→ **DIRECTIONS**
Among the entries that follow, find every line with the word "Standard" and list it.

** Opening DATA RECORDS block **

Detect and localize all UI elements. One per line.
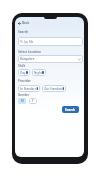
- button[interactable]: Joy Ma: [18, 37, 83, 46]
- button[interactable]: Search: [62, 106, 79, 113]
- button[interactable]: Back: [18, 21, 30, 25]
- staticText: Out Standard: [44, 87, 63, 91]
- staticText: Back: [22, 21, 30, 25]
- staticText: Search: [18, 30, 29, 34]
- button[interactable]: Day: [18, 69, 30, 76]
- staticText: Day: [20, 71, 26, 75]
- staticText: Joy Ma: [24, 40, 34, 44]
- button[interactable]: In Standard: [18, 85, 40, 92]
- button[interactable]: Bangalore: [18, 55, 83, 63]
- staticText: Search: [65, 108, 76, 112]
- button[interactable]: Out Standard: [42, 85, 66, 92]
- staticText: Gender: [18, 93, 30, 97]
- button[interactable]: Night: [32, 69, 46, 76]
- staticText: Night: [34, 71, 42, 75]
- staticText: F: [32, 99, 34, 103]
- button[interactable]: M: [18, 98, 26, 104]
- staticText: M: [21, 99, 24, 103]
- button[interactable]: F: [29, 98, 37, 104]
- staticText: Provider: [18, 79, 31, 83]
- staticText: Bangalore: [20, 57, 35, 61]
- staticText: Select Location: [18, 50, 41, 54]
- staticText: Shift: [18, 64, 25, 68]
- staticText: In Standard: [20, 87, 37, 91]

** Closing DATA RECORDS block **

→ **EXERCISE ANSWER**
- staticText: Out Standard: [44, 87, 63, 91]
- button[interactable]: In Standard: [18, 85, 40, 92]
- button[interactable]: Out Standard: [42, 85, 66, 92]
- staticText: In Standard: [20, 87, 37, 91]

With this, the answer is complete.